All records that follow are to be copied exactly, with images omitted.

[Page-level text extractions]
%%

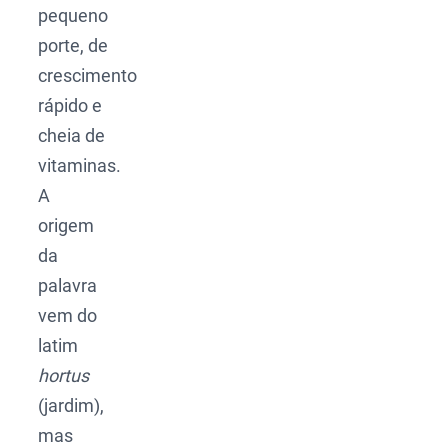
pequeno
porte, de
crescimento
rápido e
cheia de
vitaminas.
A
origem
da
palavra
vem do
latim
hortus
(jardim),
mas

%%

Solution |
pequeno
porte, de
crescimento
rápido e
cheia de
vitaminas.
A
origem
da
palavra
vem do
latim
hortus
(jardim),
mas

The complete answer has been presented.